Se a intelectualidade esquerdista fosse capaz de medir as conseqüências de suas palavras, seu arrependimento não teria fim. Mas ela é como um ladrão que não sente vergonha de roubar, apenas de deixar-se prender. A mentira básica da sua visão egocêntrica da sociedade brasileira jamais é posta em questão. Tudo o que se discute é o fracasso prático, a dificuldade de chegar ao poder. No fundo, o único pecado, segundo essa visão do mundo, é não ter poder.

Em “Bar Don Juan”, de 1971, Antônio Callado converte-se de apologista da guerrilha em carpideira do seu fracasso. Mas a autocrítica não vai ao fundo do problema: esgota-se em lamentações de erros estratégicos e táticos.

Autopiedade grupal confundida com tragédia nacional também não falta em “O Amor de Pedro por João” de Tabajara Ruas, no qual guerrilheiros exilados, escondidos numa embaixada em Santiago, acompanham pelo rádio o bombardeio do Palácio de La Moneda — o fim de sua última esperança de cubanização do continente.

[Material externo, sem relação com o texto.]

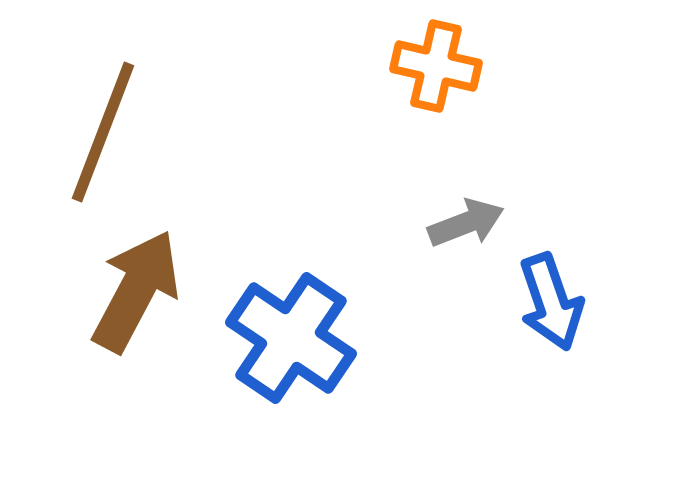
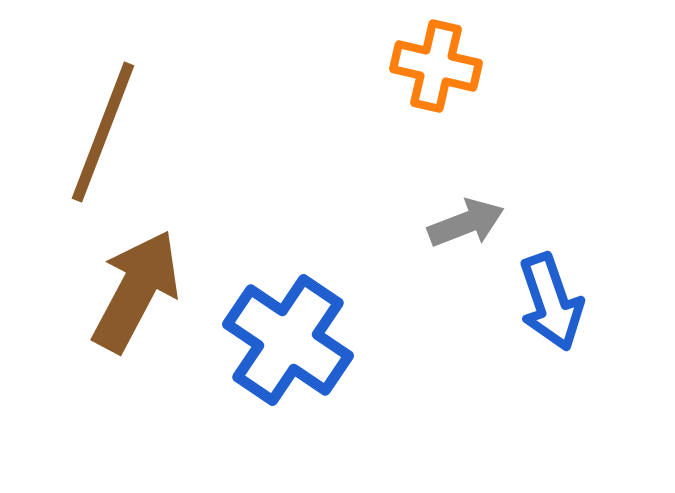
blue cross: moved 3 px left, 2 px down
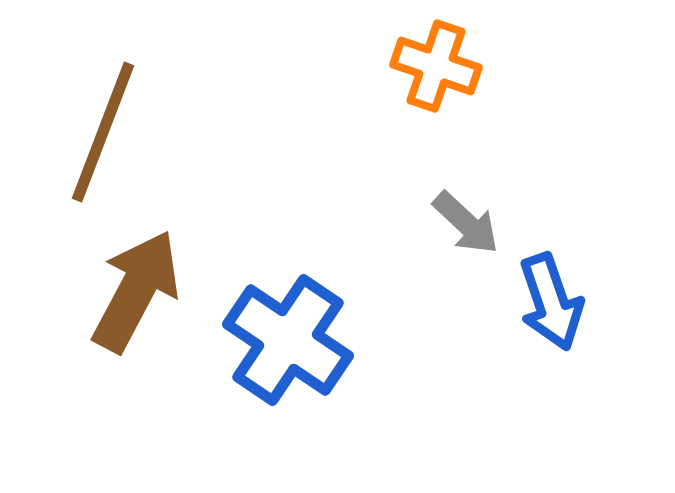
orange cross: rotated 6 degrees clockwise
gray arrow: rotated 64 degrees clockwise
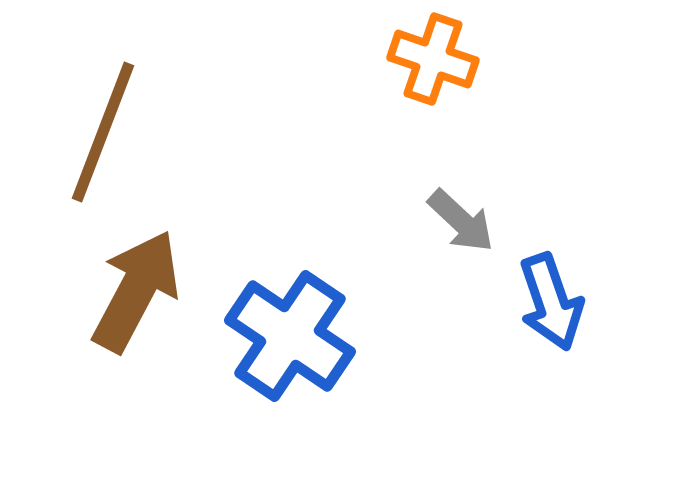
orange cross: moved 3 px left, 7 px up
gray arrow: moved 5 px left, 2 px up
blue cross: moved 2 px right, 4 px up
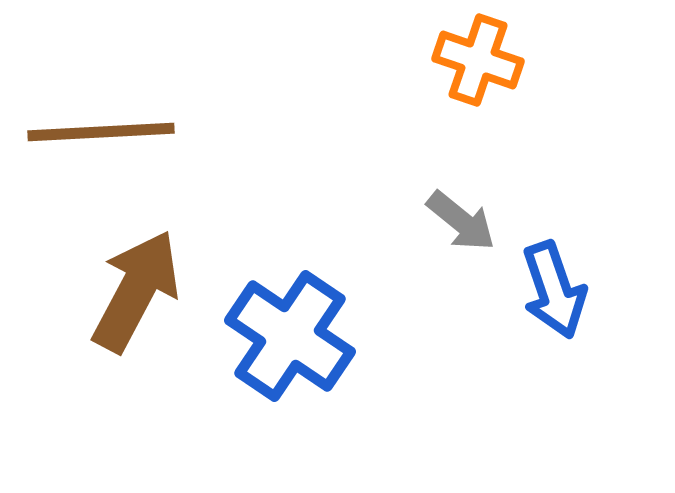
orange cross: moved 45 px right, 1 px down
brown line: moved 2 px left; rotated 66 degrees clockwise
gray arrow: rotated 4 degrees counterclockwise
blue arrow: moved 3 px right, 12 px up
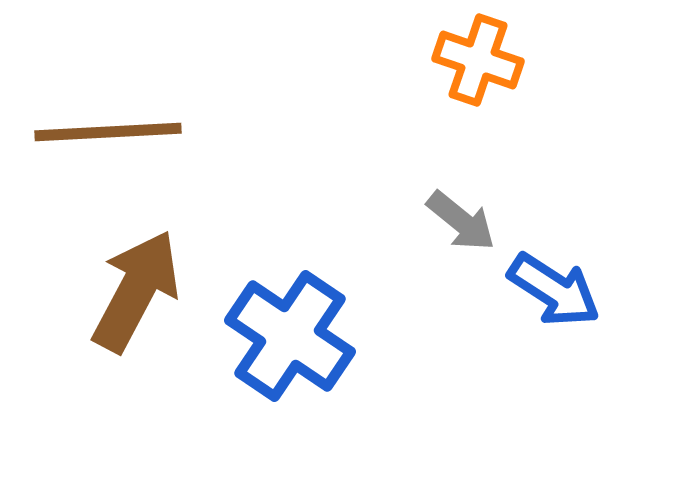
brown line: moved 7 px right
blue arrow: rotated 38 degrees counterclockwise
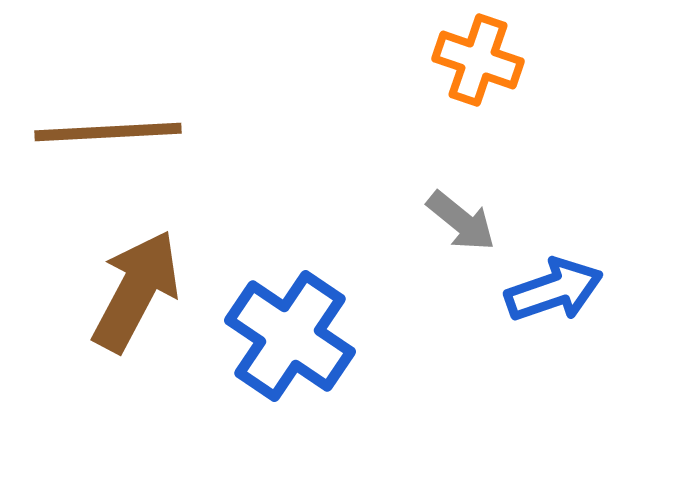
blue arrow: rotated 52 degrees counterclockwise
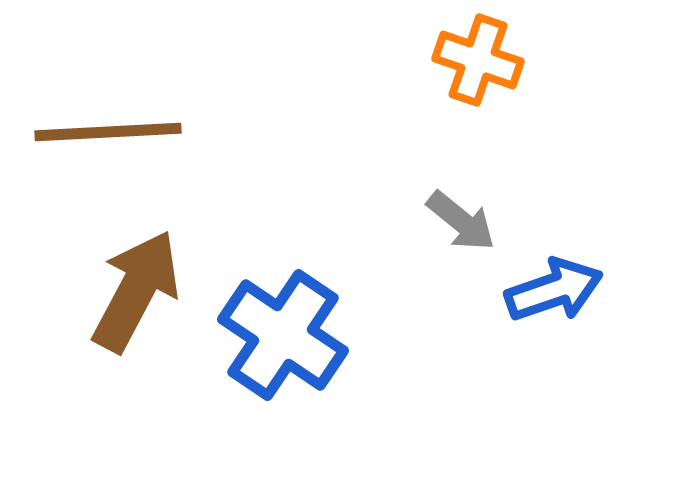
blue cross: moved 7 px left, 1 px up
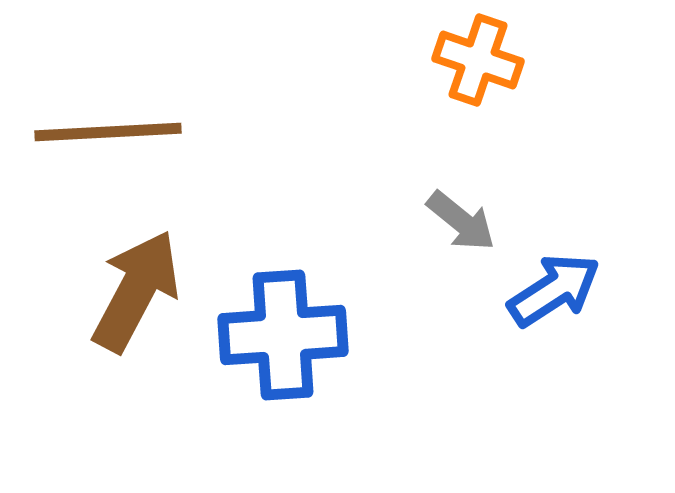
blue arrow: rotated 14 degrees counterclockwise
blue cross: rotated 38 degrees counterclockwise
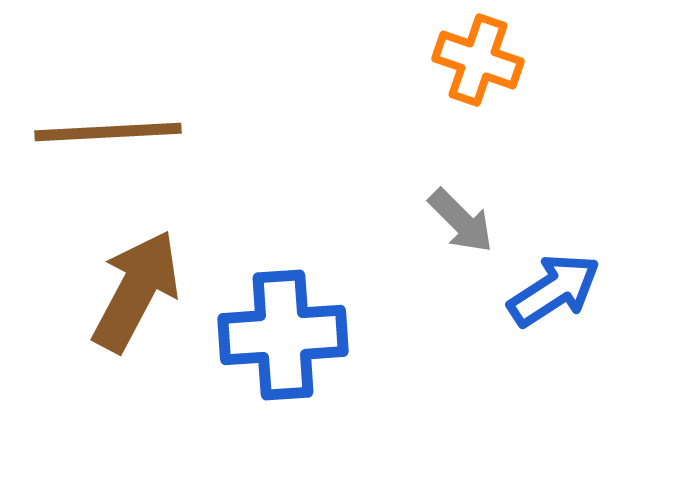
gray arrow: rotated 6 degrees clockwise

Ao fracasso prático veio acrescentar-se a lenta e irreversível corrosão dos ideais. Nos anos 80, já ninguém podia acreditar que algum regime socialista no mundo fosse, substancialmente, mais humano que a nossa vacilante ditadura. Nem poderia pensar seriamente que a celebração da anarquia viesse a ter outro resultado senão a entrega do país à bandidagem — um resultado que, no fundo todos desejavam, pois coincidia com as especulações de Herbert Marcuse sobre o potencial revolucionário da marginalidade e do crime. Mas, num processo neurótico bem conhecido, quanto mais funda a obstinação no erro tanto mais histrionicamente enfáticos os pretextos verbais em que sua mentira originária se camufla, até à total substituição do senso da realidade por uma retórica de comício.

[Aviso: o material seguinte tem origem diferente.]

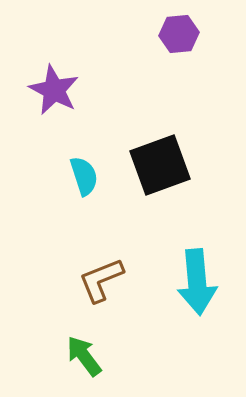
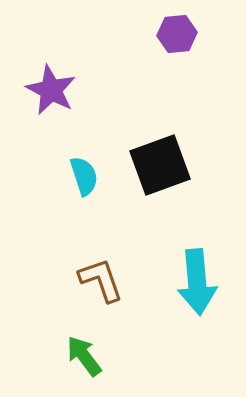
purple hexagon: moved 2 px left
purple star: moved 3 px left
brown L-shape: rotated 93 degrees clockwise
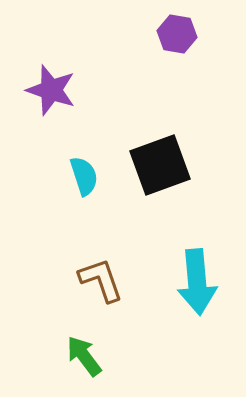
purple hexagon: rotated 15 degrees clockwise
purple star: rotated 9 degrees counterclockwise
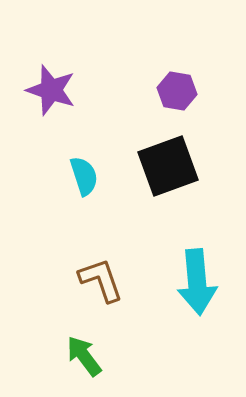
purple hexagon: moved 57 px down
black square: moved 8 px right, 1 px down
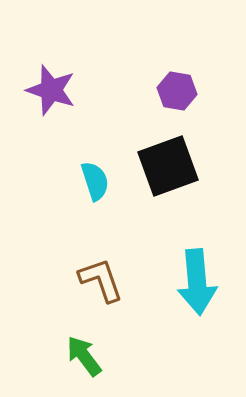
cyan semicircle: moved 11 px right, 5 px down
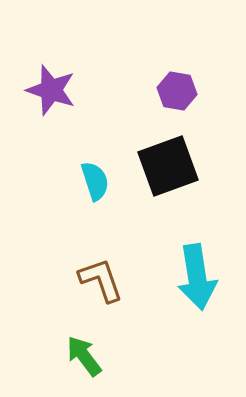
cyan arrow: moved 5 px up; rotated 4 degrees counterclockwise
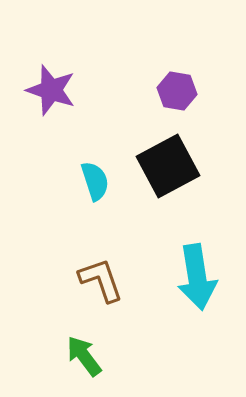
black square: rotated 8 degrees counterclockwise
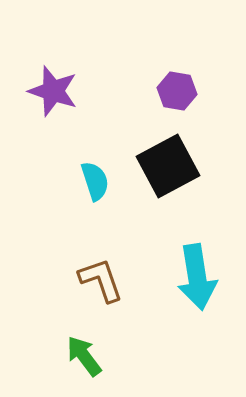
purple star: moved 2 px right, 1 px down
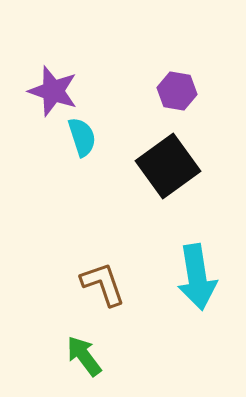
black square: rotated 8 degrees counterclockwise
cyan semicircle: moved 13 px left, 44 px up
brown L-shape: moved 2 px right, 4 px down
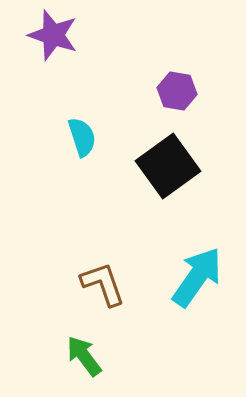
purple star: moved 56 px up
cyan arrow: rotated 136 degrees counterclockwise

A vitória completa da estereotipagem vem com A Região Submersa, do mesmo Tabajara Ruas, no qual o general-presidente Humberto I (quanta sutileza!), morto em acidente de aviação, se revela por fim um robô comandado à distância pelos americanos. Falar em “literatura”, aí, já seria hiperbólico. O Brasil estava maduro para aplaudir a incultura como uma forma superior de sabedoria, ungida pelos profetas, consagrada pelas urnas e ornamentada de diplomas “honoris causa”.

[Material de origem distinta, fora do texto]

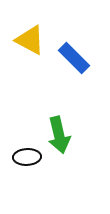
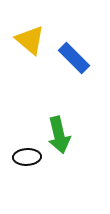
yellow triangle: rotated 12 degrees clockwise
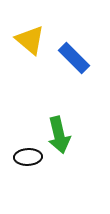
black ellipse: moved 1 px right
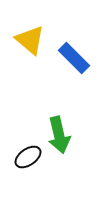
black ellipse: rotated 32 degrees counterclockwise
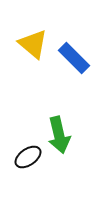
yellow triangle: moved 3 px right, 4 px down
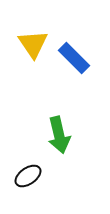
yellow triangle: rotated 16 degrees clockwise
black ellipse: moved 19 px down
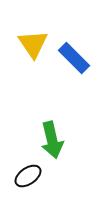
green arrow: moved 7 px left, 5 px down
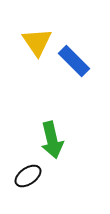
yellow triangle: moved 4 px right, 2 px up
blue rectangle: moved 3 px down
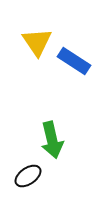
blue rectangle: rotated 12 degrees counterclockwise
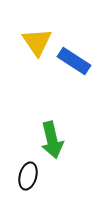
black ellipse: rotated 40 degrees counterclockwise
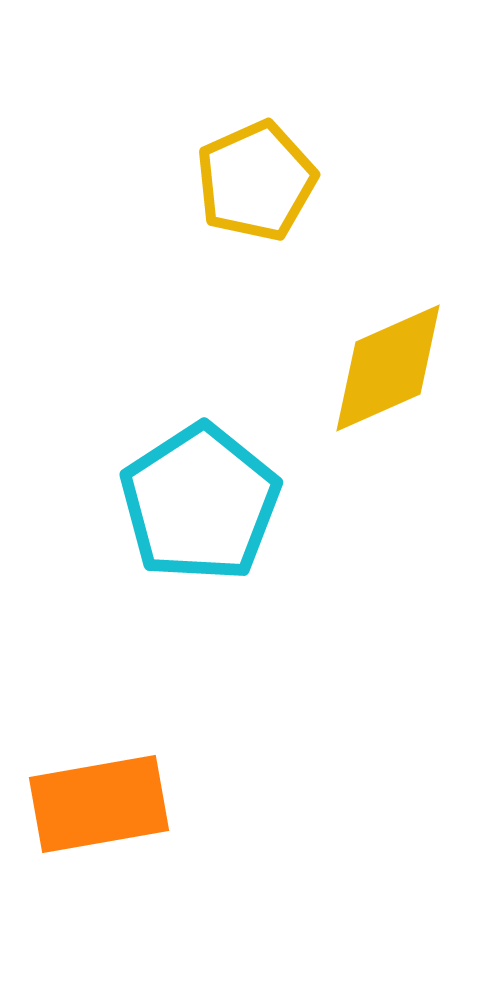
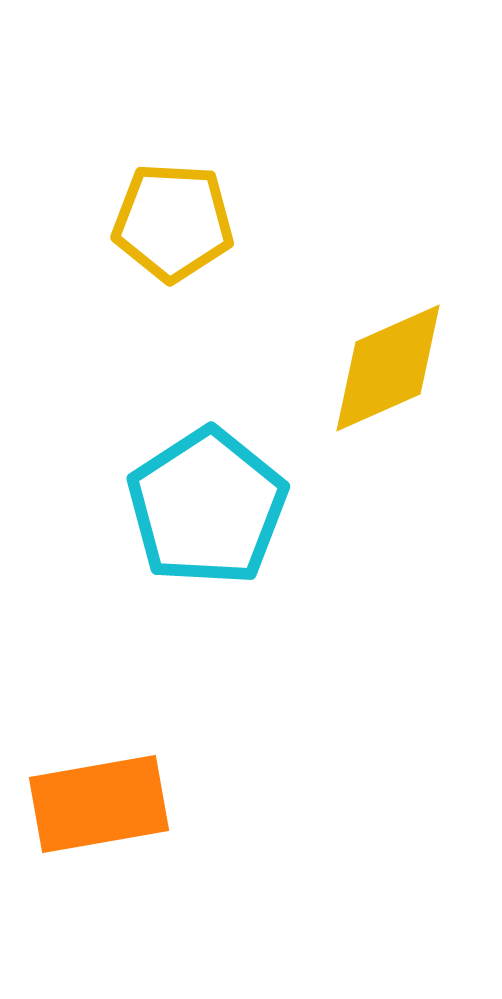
yellow pentagon: moved 83 px left, 41 px down; rotated 27 degrees clockwise
cyan pentagon: moved 7 px right, 4 px down
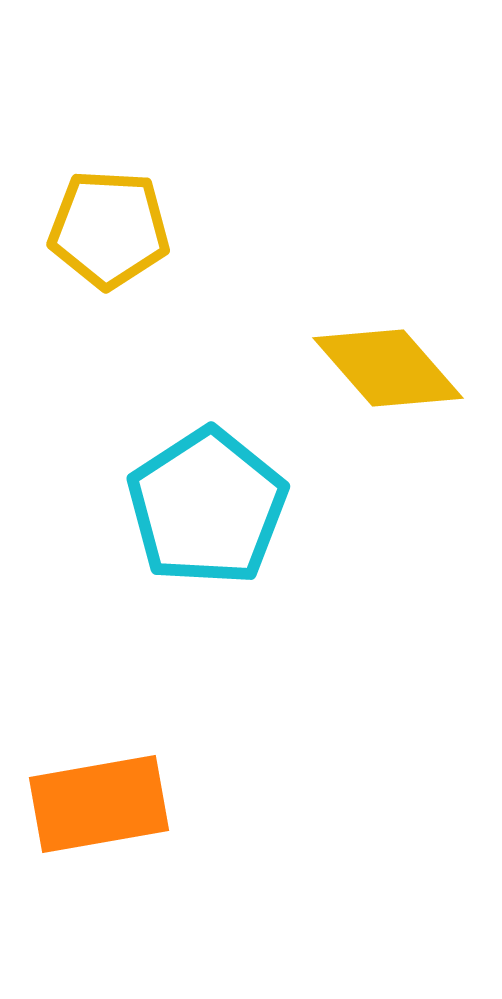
yellow pentagon: moved 64 px left, 7 px down
yellow diamond: rotated 73 degrees clockwise
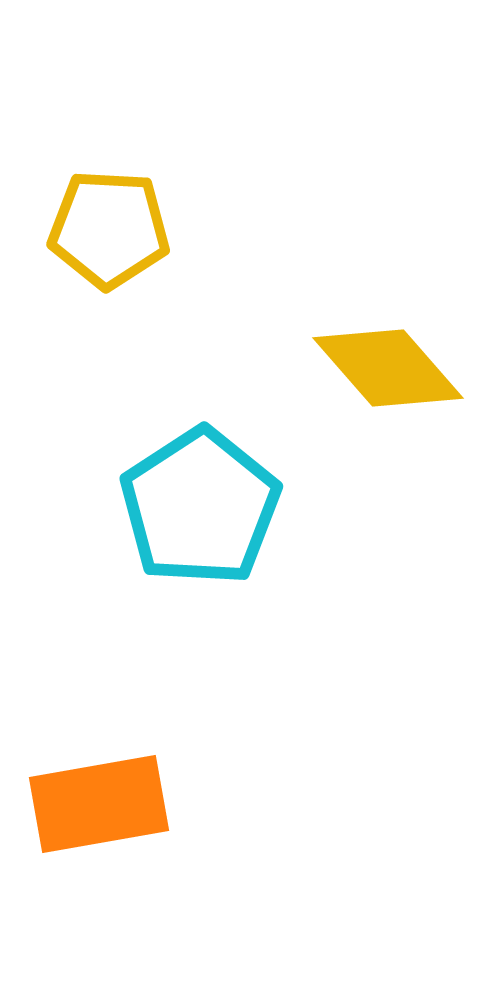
cyan pentagon: moved 7 px left
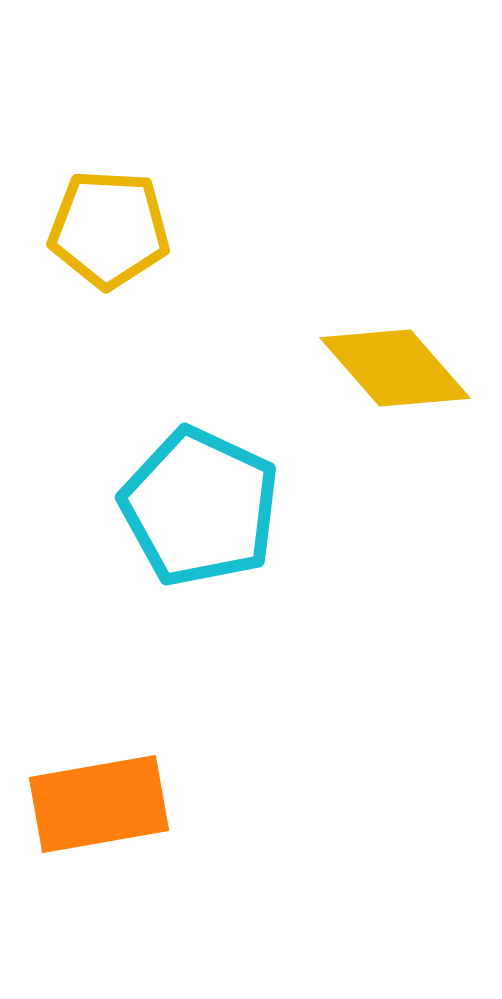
yellow diamond: moved 7 px right
cyan pentagon: rotated 14 degrees counterclockwise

Não é preciso dizer que processo análogo se observou no teatro, no cinema e na poesia.

A redução narcisística da visão da sociedade brasileira às discussões internas de um grupo, o apego da intelectualidade esquerdista aos seus mitos autobeatificantes, a recusa de um exame sério das conseqüências sociais de suas próprias ações, levaram à autodestruição da inteligência, sacrificada no altar de ambições políticas escoradas numa autoridade moral tanto mais declinante quanto mais pretensiosa.

Hoje o que resta da “cultura brasileira” é assunto de marqueteiros e cabos eleitorais. Os próprios intelectuais esquerdistas sentem-se talvez um pouco mal nesse ambiente, mas não reconhecem nele a criação sua que ele, indiscutivelmente, é. E por que haveriam de condená-lo, se ele foi a condição prévia para sua ascensão ao poder e a revanche — enfim! — sobre tantas humilhações?